Available data section start

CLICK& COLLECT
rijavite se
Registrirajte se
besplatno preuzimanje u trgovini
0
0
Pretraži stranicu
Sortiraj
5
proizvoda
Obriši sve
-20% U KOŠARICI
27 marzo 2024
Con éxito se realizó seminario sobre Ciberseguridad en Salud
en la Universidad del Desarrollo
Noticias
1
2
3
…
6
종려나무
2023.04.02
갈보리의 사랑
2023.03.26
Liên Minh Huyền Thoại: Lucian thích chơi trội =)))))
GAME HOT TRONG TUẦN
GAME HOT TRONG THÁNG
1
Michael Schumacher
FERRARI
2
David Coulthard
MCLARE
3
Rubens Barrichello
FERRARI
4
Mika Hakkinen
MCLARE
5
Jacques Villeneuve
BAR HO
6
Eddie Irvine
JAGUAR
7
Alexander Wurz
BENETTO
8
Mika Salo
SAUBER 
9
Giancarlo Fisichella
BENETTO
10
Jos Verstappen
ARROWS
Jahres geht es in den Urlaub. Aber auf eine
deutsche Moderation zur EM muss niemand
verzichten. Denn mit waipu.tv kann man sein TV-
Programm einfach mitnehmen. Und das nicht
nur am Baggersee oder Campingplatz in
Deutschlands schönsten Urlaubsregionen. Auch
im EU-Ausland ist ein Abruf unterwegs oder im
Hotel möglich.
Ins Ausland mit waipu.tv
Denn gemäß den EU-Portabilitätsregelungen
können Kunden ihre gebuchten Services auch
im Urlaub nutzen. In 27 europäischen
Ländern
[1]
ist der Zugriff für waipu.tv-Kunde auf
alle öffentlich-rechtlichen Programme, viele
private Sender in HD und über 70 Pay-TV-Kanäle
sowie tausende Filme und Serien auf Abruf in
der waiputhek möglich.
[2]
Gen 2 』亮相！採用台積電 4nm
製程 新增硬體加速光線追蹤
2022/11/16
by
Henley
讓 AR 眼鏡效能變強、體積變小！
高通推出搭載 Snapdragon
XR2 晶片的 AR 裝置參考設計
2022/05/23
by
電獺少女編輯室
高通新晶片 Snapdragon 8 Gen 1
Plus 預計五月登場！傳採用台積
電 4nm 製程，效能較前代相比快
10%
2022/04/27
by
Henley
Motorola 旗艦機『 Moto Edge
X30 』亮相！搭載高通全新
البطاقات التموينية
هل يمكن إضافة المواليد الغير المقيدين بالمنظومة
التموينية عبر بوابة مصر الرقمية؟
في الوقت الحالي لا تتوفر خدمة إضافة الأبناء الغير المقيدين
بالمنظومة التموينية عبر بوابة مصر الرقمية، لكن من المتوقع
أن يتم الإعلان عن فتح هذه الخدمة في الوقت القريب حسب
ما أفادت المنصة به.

Available data section end

--- Exercise brief ---
Your task is to collect every line above that contains the word "Denn".

--- Answer to the exercise ---
verzichten. Denn mit waipu.tv kann man sein TV-
Denn gemäß den EU-Portabilitätsregelungen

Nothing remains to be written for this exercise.